Andres Salazar wrote:
> Hello,
>
> Ive setup my first reverse proxy to accelerate a site, ive used wget
> to spider the entire site several times and noticed that even after
> running it some files never get cached like html files! I presume it
> is because the htmls dont have the correct cache headers.
>
> It didnt even want to cache up .swf files, but then I added this line
> and it helped a lot but not completely.
>
> refresh_pattern . 0 20% 4320 ignore-reload
>
> Iam thinking then the best approach is to make squid cache EVERYTHING,
> and then manually give it specific exceptions of dynamic content (
> like .php and some .html with embedded php scripts). I dont want to
> start editting files because I want to test the performance increase
> before adding headers one by one.
No its not the best approach. The best approach is to take what really
exists right now and see how the variations you plan change things.
Side points:
That gives the minimum threshold you want to improve.
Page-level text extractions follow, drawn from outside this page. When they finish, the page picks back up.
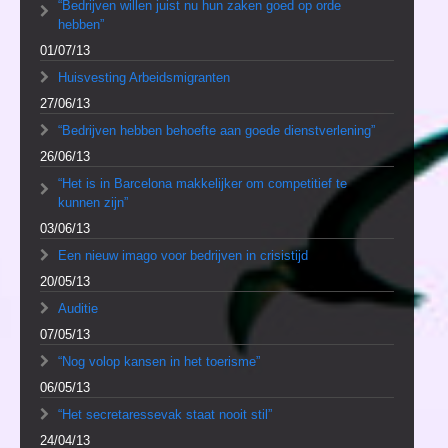
“Bedrijven willen juist nu hun zaken goed op orde
hebben”
01/07/13
Huisvesting Arbeidsmigranten
27/06/13
“Bedrijven hebben behoefte aan goede dienstverlening”
26/06/13
“Het is in Barcelona makkelijker om competitief te
kunnen zijn”
03/06/13
Een nieuw imago voor bedrijven in crisistijd
20/05/13
Auditie
07/05/13
“Nog volop kansen in het toerisme”
06/05/13
“Het secretaressevak staat nooit stil”
24/04/13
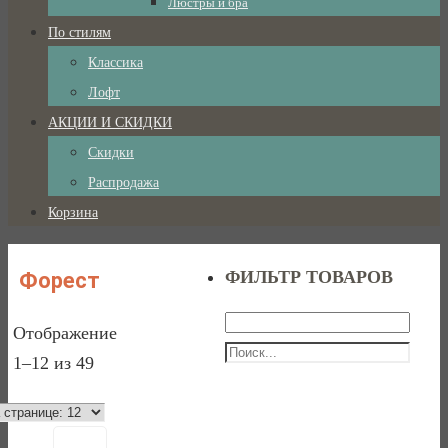
Люстры и бра
По стилям
Классика
Лофт
АКЦИИ И СКИДКИ
Скидки
Распродажа
Корзина
ФИЛЬТР ТОВАРОВ
Форест
Отображение
1–12 из 49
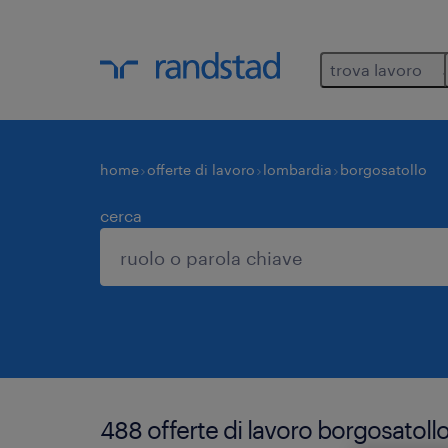
trova lavoro
home
offerte di lavoro
lombardia
borgosatollo
cerca
488 offerte di lavoro borgosatoll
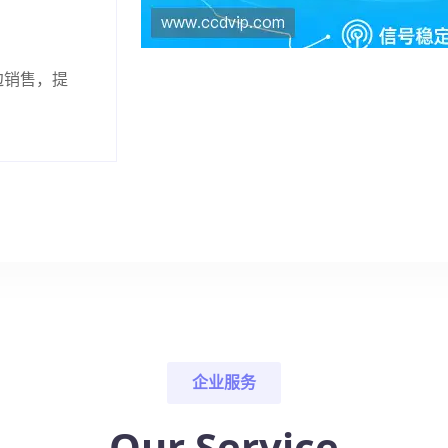
边销售，提
企业服务
Our Service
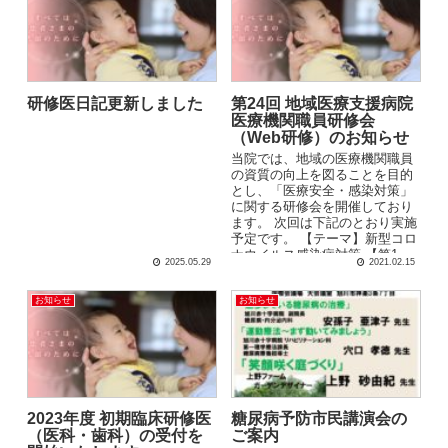
研修医日記更新しました
第24回 地域医療支援病院
医療機関職員研修会
（Web研修）のお知らせ
当院では、地域の医療機関職員
の資質の向上を図ることを目的
とし、「医療安全・感染対策」
に関する研修会を開催しており
ます。 次回は下記のとおり実施
予定です。 【テーマ】新型コロ
ナウイルス感染症対策 【第1
2025.05.29
2021.02.15
部】2021年2月22日（月）...
お知らせ
お知らせ
2023年度 初期臨床研修医
糖尿病予防市民講演会の
（医科・歯科）の受付を
ご案内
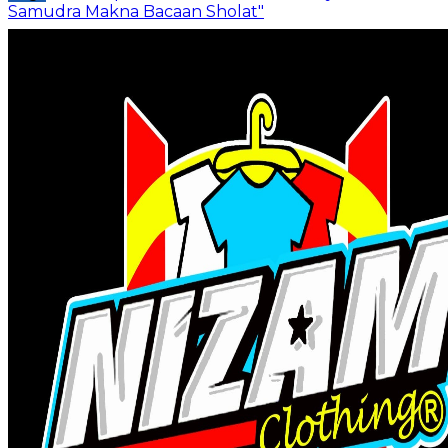
Samudra Makna Bacaan Sholat"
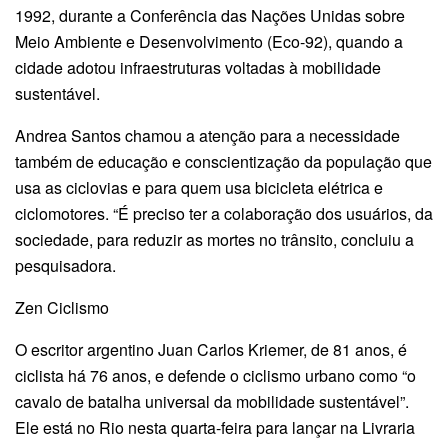
1992, durante a Conferência das Nações Unidas sobre
Meio Ambiente e Desenvolvimento (Eco-92), quando a
cidade adotou infraestruturas voltadas à mobilidade
sustentável.
Andrea Santos chamou a atenção para a necessidade
também de educação e conscientização da população que
usa as ciclovias e para quem usa bicicleta elétrica e
ciclomotores. “É preciso ter a colaboração dos usuários, da
sociedade, para reduzir as mortes no trânsito, concluiu a
pesquisadora.
Zen Ciclismo
O escritor argentino Juan Carlos Kriemer, de 81 anos, é
ciclista há 76 anos, e defende o ciclismo urbano como “o
cavalo de batalha universal da mobilidade sustentável”.
Ele está no Rio nesta quarta-feira para lançar na Livraria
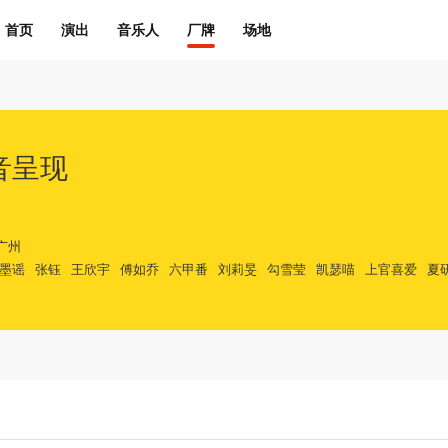
首页
演出
音乐人
厂牌
场地
音呈现
广州
墨谣
张钰
王欣宇
傅如乔
六甲番
刘莉旻
勾雪莹
凯瑟喵
上官喜爱
夏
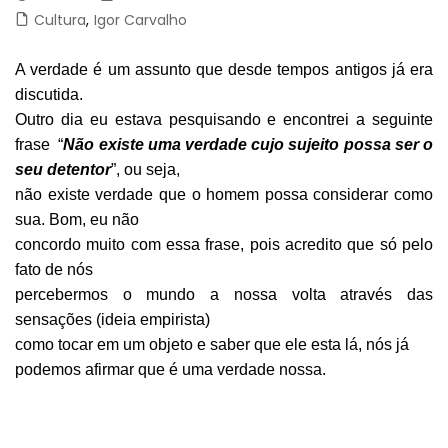
Cultura
,
Igor Carvalho
A verdade é um assunto que desde tempos antigos já era
discutida.
Outro dia eu estava pesquisando e encontrei a seguinte
frase “
Não existe uma verdade cujo sujeito possa ser o
seu detentor
”, ou seja,
não existe verdade que o homem possa considerar como
sua. Bom, eu não
concordo muito com essa frase, pois acredito que só pelo
fato de nós
percebermos o mundo a nossa volta através das
sensações (ideia empirista)
como tocar em um objeto e saber que ele esta lá, nós já
podemos afirmar que é uma verdade nossa.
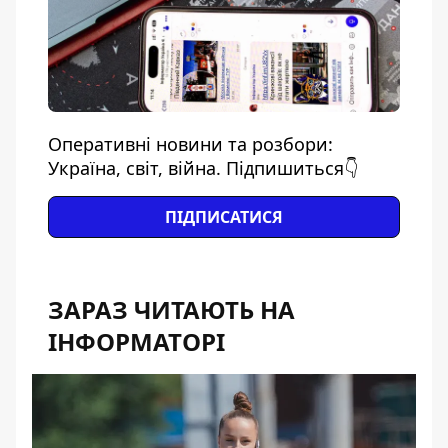
Оперативні новини та розбори:
Україна, світ, війна. Підпишиться👇
ПІДПИСАТИСЯ
ЗАРАЗ ЧИТАЮТЬ НА
ІНФОРМАТОРІ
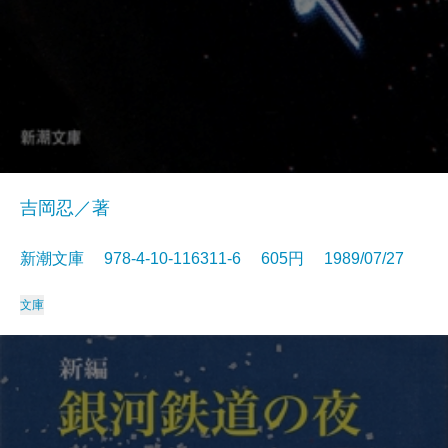
吉岡忍／著
新潮文庫 978-4-10-116311-6 605円 1989/07/27
文庫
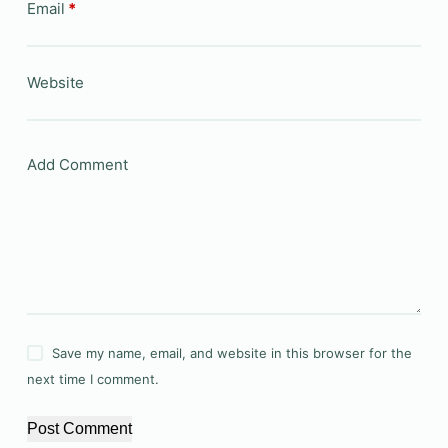
Email
*
Website
Add Comment
Save my name, email, and website in this browser for the
next time I comment.
Post Comment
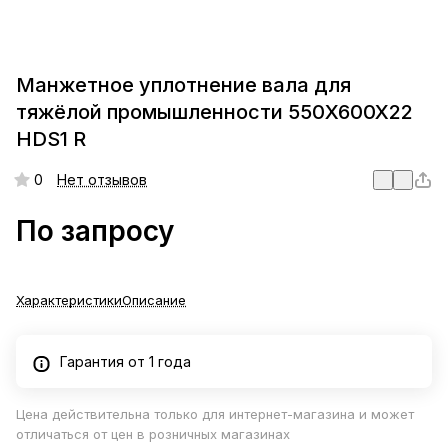
Манжетное уплотнение вала для
тяжёлой промышленности 550X600X22
HDS1 R
0
Нет отзывов
По запросу
Характеристики
Описание
Гарантия от 1 года
Цена действительна только для интернет-магазина и может
отличаться от цен в розничных магазинах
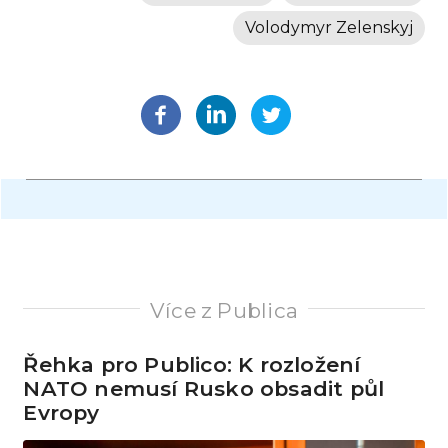
Volodymyr Zelenskyj
Více z Publica
Řehka pro Publico: K rozložení
NATO nemusí Rusko obsadit půl
Evropy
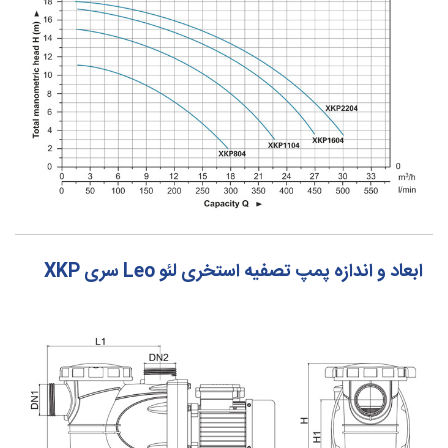
ابعاد و اندازه پمپ تصفیه استخری لئو Leo سری XKP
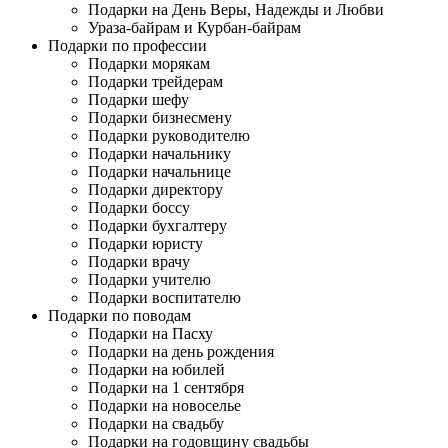
Подарки на День Веры, Надежды и Любви
Ураза-байрам и Курбан-байрам
Подарки по профессии
Подарки морякам
Подарки трейдерам
Подарки шефу
Подарки бизнесмену
Подарки руководителю
Подарки начальнику
Подарки начальнице
Подарки директору
Подарки боссу
Подарки бухгалтеру
Подарки юристу
Подарки врачу
Подарки учителю
Подарки воспитателю
Подарки по поводам
Подарки на Пасху
Подарки на день рождения
Подарки на юбилей
Подарки на 1 сентября
Подарки на новоселье
Подарки на свадьбу
Подарки на годовщину свадьбы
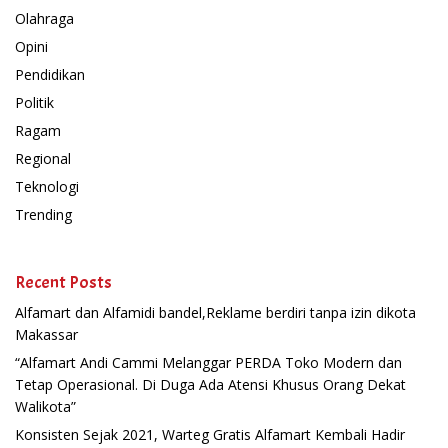
Olahraga
Opini
Pendidikan
Politik
Ragam
Regional
Teknologi
Trending
Recent Posts
Alfamart dan Alfamidi bandel,Reklame berdiri tanpa izin dikota
Makassar
“Alfamart Andi Cammi Melanggar PERDA Toko Modern dan
Tetap Operasional. Di Duga Ada Atensi Khusus Orang Dekat
Walikota”
Konsisten Sejak 2021, Warteg Gratis Alfamart Kembali Hadir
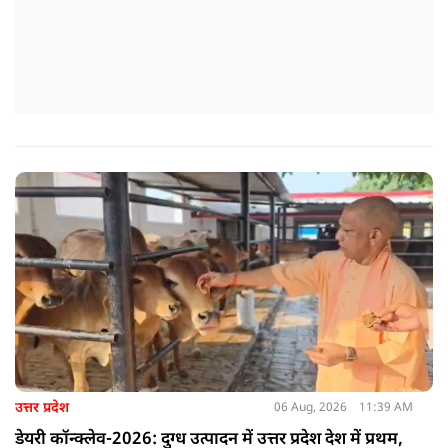
उत्तर प्रदेश
06 Aug, 2026
11:39 AM
डेयरी कॉन्क्लेव-2026: दुग्ध उत्पादन में उत्तर प्रदेश देश में प्रथम,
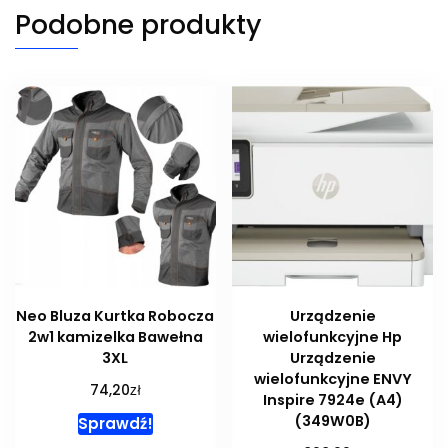
Podobne produkty
Neo Bluza Kurtka Robocza
Urządzenie
2w1 kamizelka Bawełna
wielofunkcyjne Hp
3XL
Urządzenie
wielofunkcyjne ENVY
zł
74,20
Inspire 7924e (A4)
(349W0B)
Sprawdź!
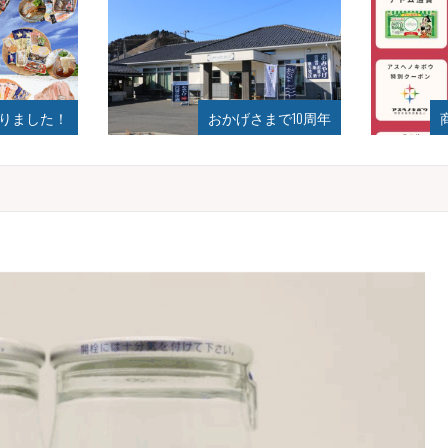
！
おかげさまで10周年
商品券、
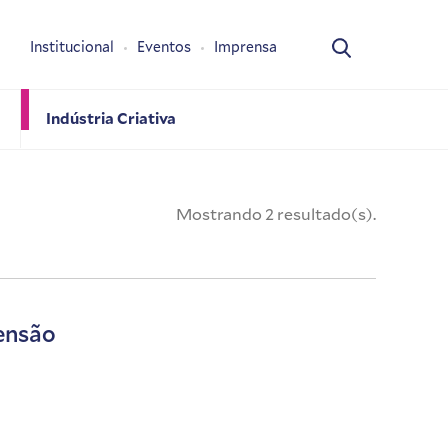
Institucional
Eventos
Imprensa
Indústria Criativa
Mostrando 2 resultado(s).
tensão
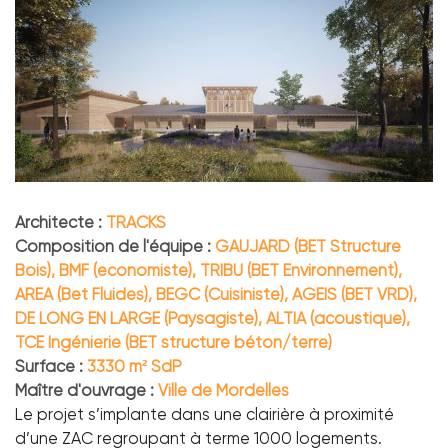
Architecte :
TRACKS
Composition de l'équipe :
GAUJARD (BET Structure
Bois), BMF (economiste), TRIBU (BET Environnement),
AREA (Bet Fluides), BEGC (Cuisiniste), AGEIS (BET VRD),
DE LONG EN LARGE (Paysagiste), ALTIA (acoustique),
TCE Ingénierie (BET structure béton/terre)
Surface :
3330 m² SdP
Maître d'ouvrage :
Ville de Mordelles
Le projet s’implante dans une clairière à proximité
d’une ZAC regroupant à terme 1000 logements.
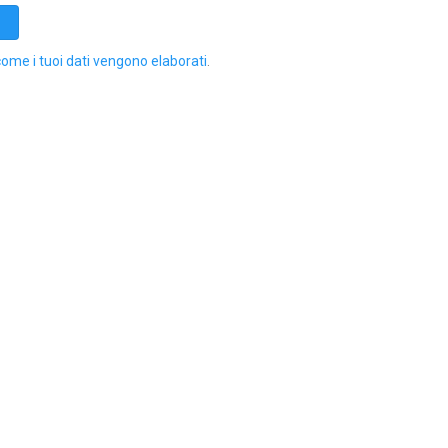
come i tuoi dati vengono elaborati
.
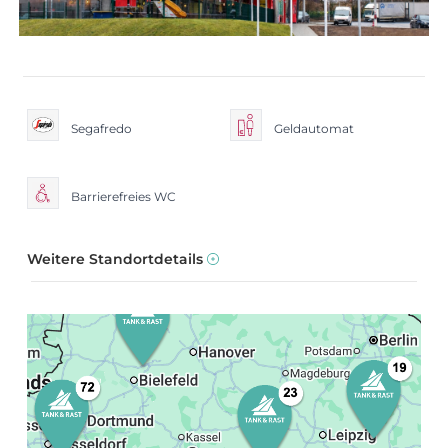
Segafredo
Geldautomat
Barrierefreies WC
Weitere Standortdetails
The maximum threshold can be found by locating cacheable files of
various sizes and running apache-bench or similar on them. That will
give you the 100% caching speeds for those file sizes and the req/sec
Squid can serve them at.
Back to main point:
Squid already attempts to cache every possible object it can cache.
Making exceptions only for objects with explicit expiry information that
indicates its non-cacheable or too old.
The exception there is dynamic content, old configs had rules to
explicitly prevent dynamic stuff caching.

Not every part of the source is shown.